Total, aboveground and belowground (root) biomass from our biomass equations (solid line) compared to the published equations (dashed line) in Wang (2006) for seven tree species. Quercus mongolica (QM), Populus davidiana (PD), Tilia amurensis (TA), Betula platyphylla (BP), Fraxinus manshurica (FM), Juglans mandshurica (JM), and Acer mono (AM). The dot lines were the lower and upper limits of the 95 % confidence intervals for the mean prediction of biomass

Finally, accurately estimating biomass of large trees is critical to stand biomass estimation because large trees usually account for a greater biomass proportion in a stand (Gower et al. 1999). In this study, the largest diameter of the nine species was from 30.4 to 41.1 cm. If these established biomass equations in this study were used to estimate biomass outside of our data range (e.g., diameter >50 cm), the models could produce larger prediction errors. In addition, if our models were used for other regions, caution should be taken because different environmental and growth conditions may yield different allometric relationships between tree biomass and tree variables. Therefore, the biomass equations developed in this study are more suitable to Northeast China.

Conclusion

Two additive systems of biomass equations were developed for nine major hardwood species in Northeast China, including total, aboveground, roots, stem (with bark), branch, foliage, and crown biomass. System 1 used tree diameter D as the only predictor, and System 2 included both tree diameter D and total height H as predictors. We applied likelihood analysis to assess the model error structures of power functions [Eqs. (1), (2)]. The results indicated that the assumption of multiplicative error structure was favored for our biomass data of the nine species. Thus, the log-transformed models were used in the two additive systems.

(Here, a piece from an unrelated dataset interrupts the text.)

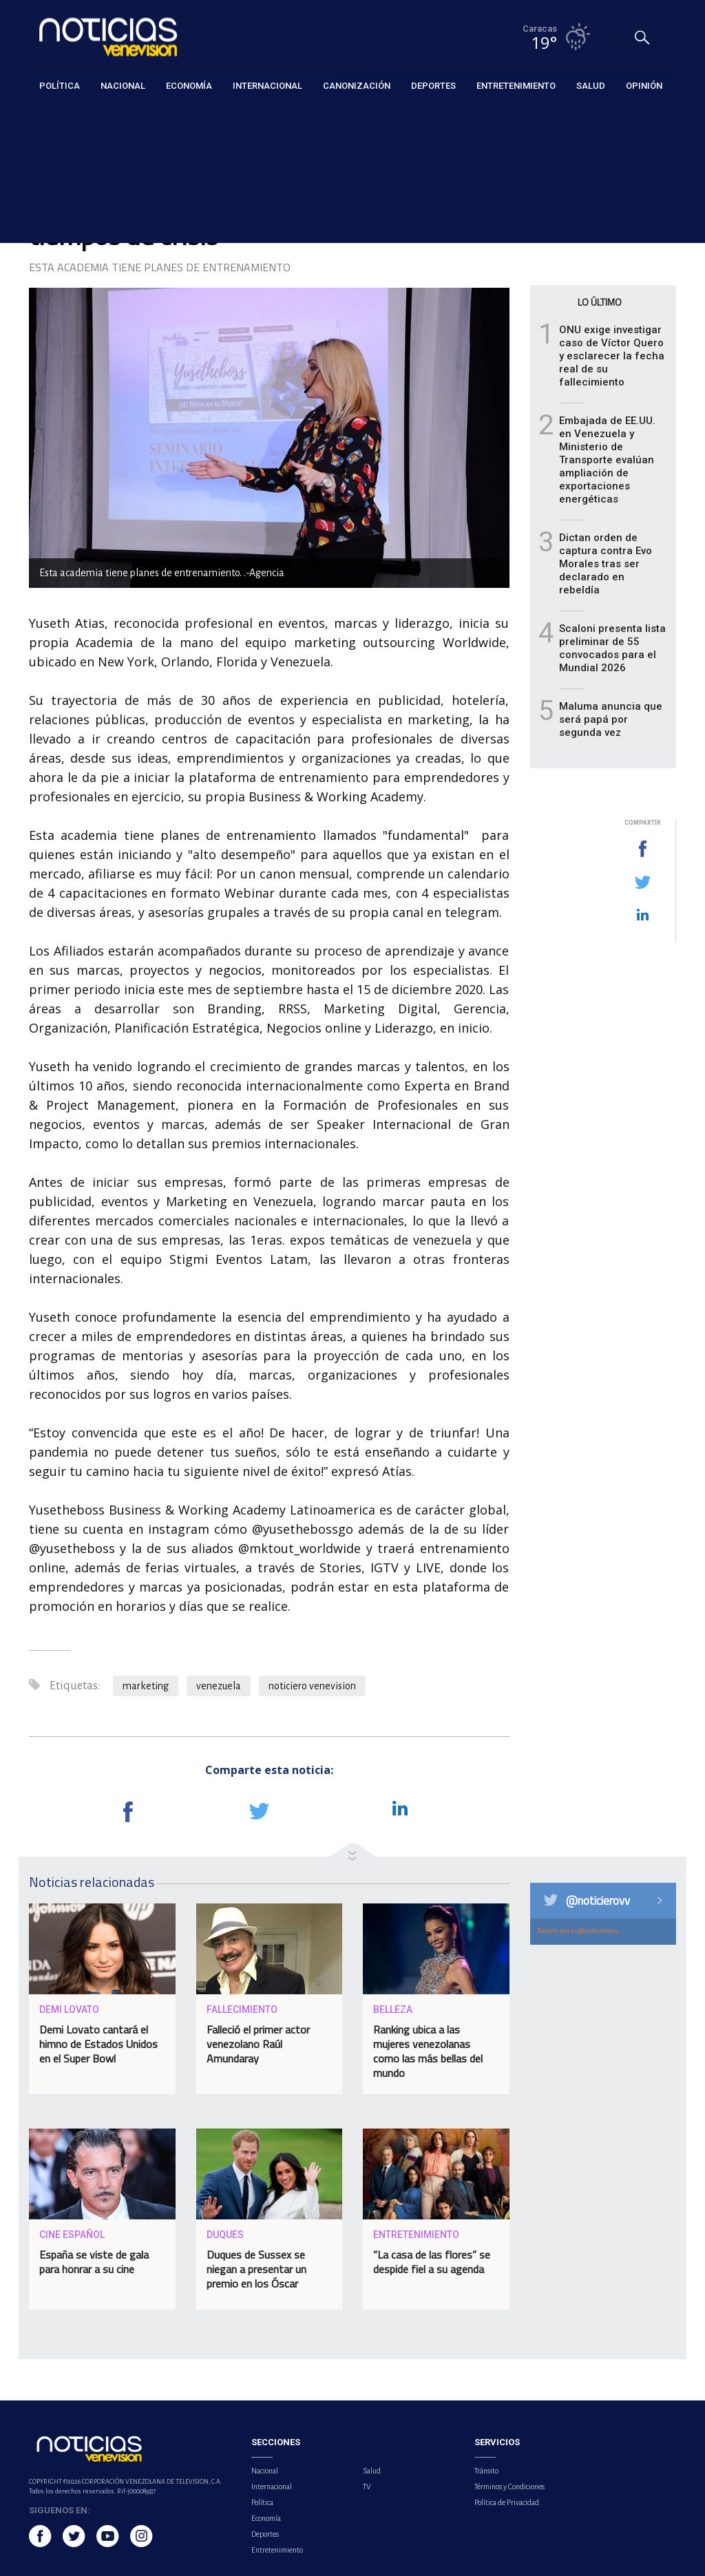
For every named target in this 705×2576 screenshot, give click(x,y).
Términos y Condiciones (509, 2486)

As expected, the accuracy of the biomass component equations differed for the two additive systems across the nine species. The model R 2 a was >89 % for System 1 (D only) and >91 % for System 2 (both D and H). The model RMSE was relatively small for total, aboveground and stem biomass equations, but larger for root, branch, foliage, and crown biomass. Overall, adding tree height into the system of biomass equations significantly improved model fitting and performance, especially for total, aboveground, and stem biomass.

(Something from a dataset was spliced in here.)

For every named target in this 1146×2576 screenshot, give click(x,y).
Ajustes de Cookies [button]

Moreover, we analyzed the biomass partitioning of aboveground and belowground components for the nine hardwood species. Our results were consistent with the literature such that the stem biomass accounted for the largest proportion of total biomass. The tree biomass data in this study were widely distributed across three forest regions (Daxing’an Mountains, Xiaoxing’an Mountains and Changbai Mountains). Thus, these established biomass equations can be applied to estimate individual tree biomass in Northeast China, and provide basic information for Chinese National Forest Inventory.